I am not sure what you meant above.
But I will describe what is this patch trying to do again:
When PP_FLAG_PAGE_FRAG is set and that flag is per page pool, not per
page, so page_pool_alloc_pages() is not allowed to be called as the
page->pp_frag_count is not setup correctly for the case.

So in order to allow calling page_pool_alloc_pages(), as best as I
can think of, either we need a per page flag/bit to decide whether
to do something like dec_and_test for page->pp_frag_count in
page_pool_is_last_frag(), or we unify the page->pp_frag_count handling
in page_pool_is_last_frag() so that we don't need a per page flag/bit.

This patch utilizes the optimization you mentioned above to unify the
page->pp_frag_count handling.

> 
>>>>  	ret = atomic_long_sub_return(nr, &page->pp_frag_count);
>>>>  	WARN_ON(ret < 0);
>>>> +
>>>> +	/* Reset frag count back to 1, this should be the rare case when
>>>> +	 * two users call page_pool_defrag_page() currently.
>>>> +	 */
>>>> +	if (!ret)
>>>> +		atomic_long_set(&page->pp_frag_count, 1);
>>>> +
>>>>  	return ret;
>>>>  }
>>>>

...

>> As above, it is about unifying handling for frag and non-frag page in
>> page_pool_is_last_frag(). please let me know if there is any better way
>> to do it without adding statements here.
> 
> I get what you are trying to get at but I feel like the implementation
> is going to cause more problems than it helps. The problem is it is
> going to hurt base page pool performance and it just makes the
> fragmented pages that much more confusing to deal with.
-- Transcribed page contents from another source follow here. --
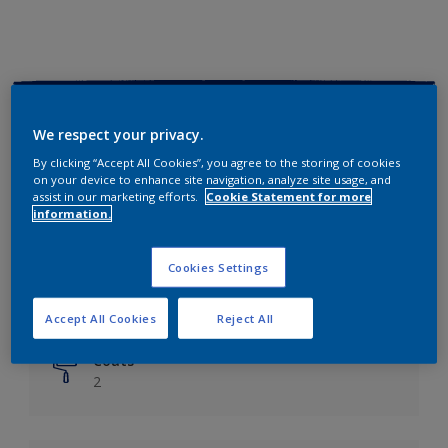
Key information
We respect your privacy.
Finish
By clicking “Accept All Cookies”, you agree to the storing of cookies
on your device to enhance site navigation, analyze site usage, and
Matt
assist in our marketing efforts.
Cookie Statement for more
information.
Coverage
Up to 14m²/litre
Cookies Settings
Drying Time
6 hours
Accept All Cookies
Reject All
Coats
2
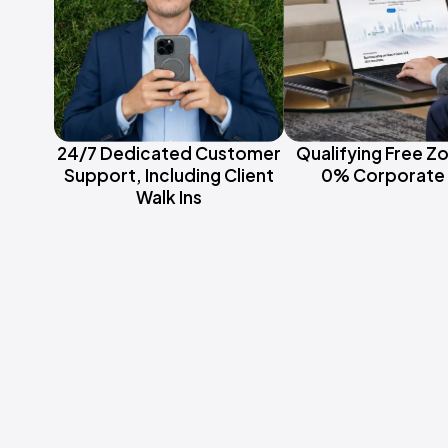
24/7 Dedicated Customer
Qualifying Free Z
Support, Including Client
0% Corporate 
Walk Ins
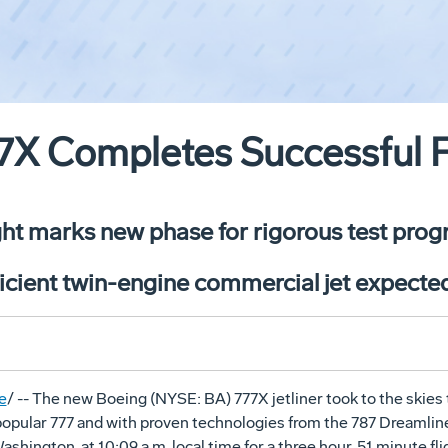
X Completes Successful Fi
ight marks new phase for rigorous test pro
icient twin-engine commercial jet expected
e
/ -- The new Boeing (NYSE: BA) 777X jetliner took to the skies 
opular 777 and with proven technologies from the 787 Dreamliner,
ashington, at 10:09 a.m. local time for a three hour, 51 minute f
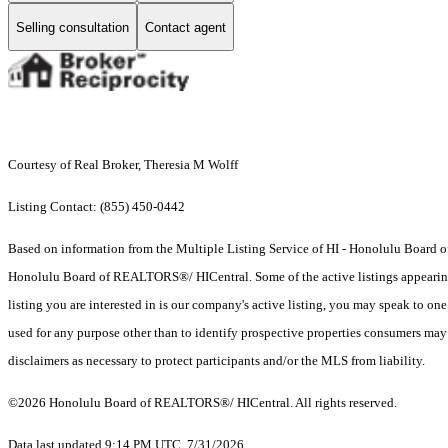
Selling consultation
Contact agent
Courtesy of Real Broker, Theresia M Wolff
Listing Contact: (855) 450-0442
Based on information from the Multiple Listing Service of HI - Honolulu Board
Honolulu Board of REALTORS®/ HICentral. Some of the active listings appearing on
listing you are interested in is our company's active listing, you may speak to on
used for any purpose other than to identify prospective properties consumers may b
disclaimers as necessary to protect participants and/or the MLS from liability.
©2026 Honolulu Board of REALTORS®/ HICentral. All rights reserved.
Data last updated 9:14 PM UTC, 7/31/2026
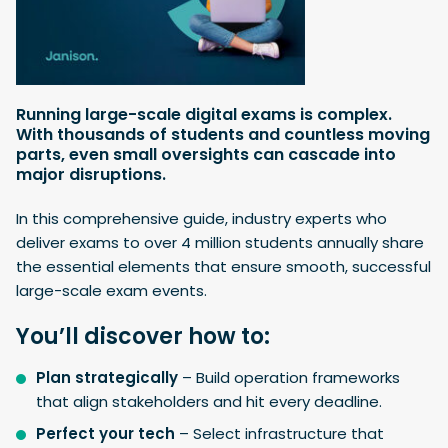
Running large-scale digital exams is complex.
With thousands of students and countless moving
parts, even small oversights can cascade into
major disruptions.
In this comprehensive guide, industry experts who
deliver exams to over 4 million students annually share
the essential elements that ensure smooth, successful
large-scale exam events.
You’ll discover how to:
Plan strategically
– Build operation frameworks
that align stakeholders and hit every deadline.
Perfect your tech
– Select infrastructure that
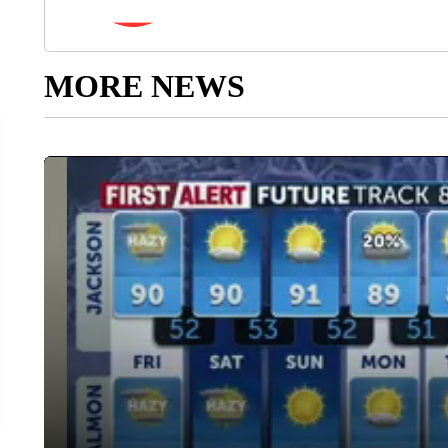
MORE NEWS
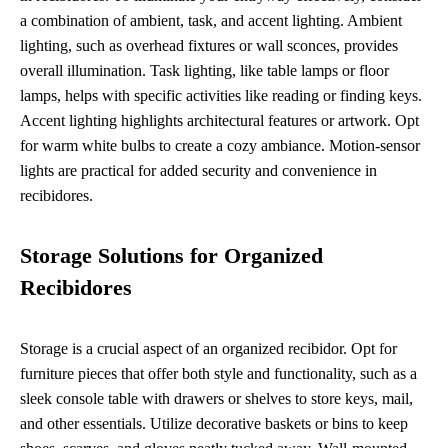
a combination of ambient, task, and accent lighting. Ambient
lighting, such as overhead fixtures or wall sconces, provides
overall illumination. Task lighting, like table lamps or floor
lamps, helps with specific activities like reading or finding keys.
Accent lighting highlights architectural features or artwork. Opt
for warm white bulbs to create a cozy ambiance. Motion-sensor
lights are practical for added security and convenience in
recibidores.
Storage Solutions for Organized
Recibidores
Storage is a crucial aspect of an organized recibidor. Opt for
furniture pieces that offer both style and functionality, such as a
sleek console table with drawers or shelves to store keys, mail,
and other essentials. Utilize decorative baskets or bins to keep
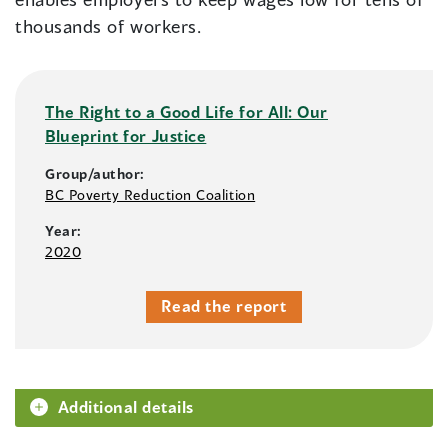
thousands of workers.
The Right to a Good Life for All: Our
Blueprint for Justice
Group/author:
BC Poverty Reduction Coalition
Year:
2020
Read the report
Additional details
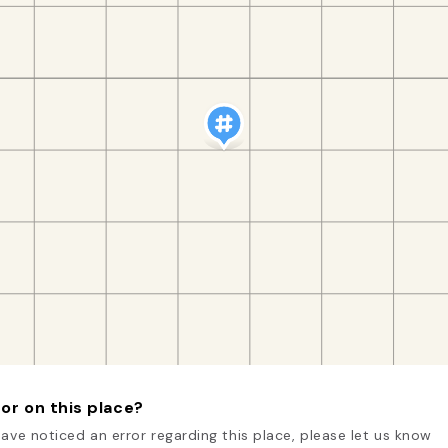
or on this place?
have noticed an error regarding this place, please let us know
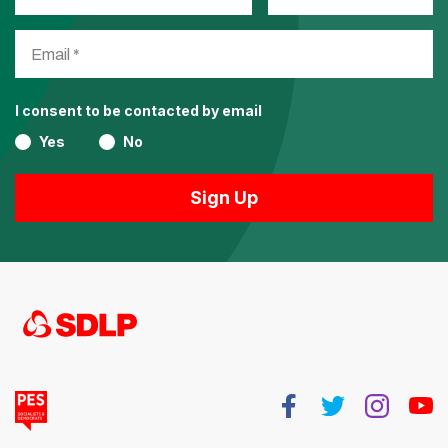
I consent to be contacted by email
Yes
No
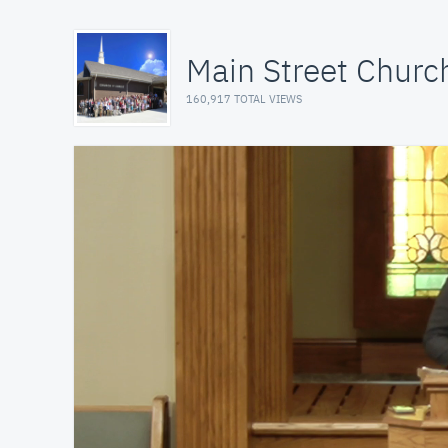
Main Street Church
160,917 TOTAL VIEWS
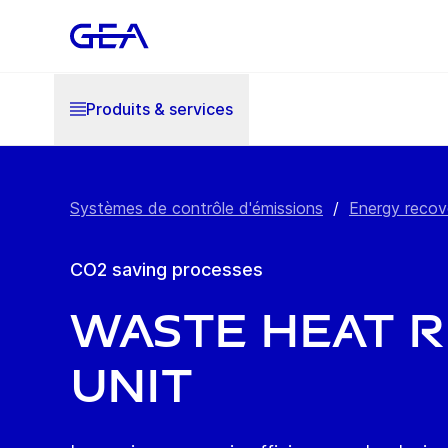
Produits & services
Systèmes de contrôle d'émissions
/
Energy recov
CO2 saving processes
Waste Heat 
Unit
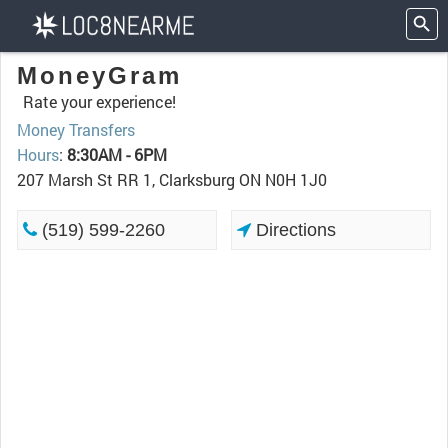
MoneyGram
Rate your experience!
Money Transfers
Hours
:
8:30AM - 6PM
207 Marsh St RR 1, Clarksburg ON N0H 1J0
(519) 599-2260
Directions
For base page pool performance, as I mentioned before:
It remove PP_FLAG_PAGE_FRAG checking and only add the cost of
page_pool_fragment_page() in page_pool_set_pp_info(), which I
think it is negligible as we are already dirtying the same cache
line in page_pool_set_pp_info().

For the confusing, sometimes it is about personal taste, so I am
not going to argue with it:) But it would be good to provide a
non-confusing way to do that with minimal overhead. I feel like
you have provided it in the begin, but I am not able to understand
it yet.

> 
> My advice as a first step would be to look at first solving how to
> enable the PP_FLAG_PAGE_FRAG mode when you have
> PAGE_POOL_DMA_USE_PP_FRAG_COUNT as true. That should be creating mono-
> frags as we are calling them, and we should have a way to get the
> truesize for those so we know when we are consuming significant amount
> of memory.

Does the way to get the truesize in the below RFC make sense to you?
https://patchwork.kernel.org/project/netdevbpf/patch/20230516124801.2465-4-linyunsheng@huawei.com/

> 
> Once that is solved then we can look at what it would take to apply
> mono-frags to the standard page pool case. Ideally we would need to
> find a way to do it with minimal overhead.
> 
>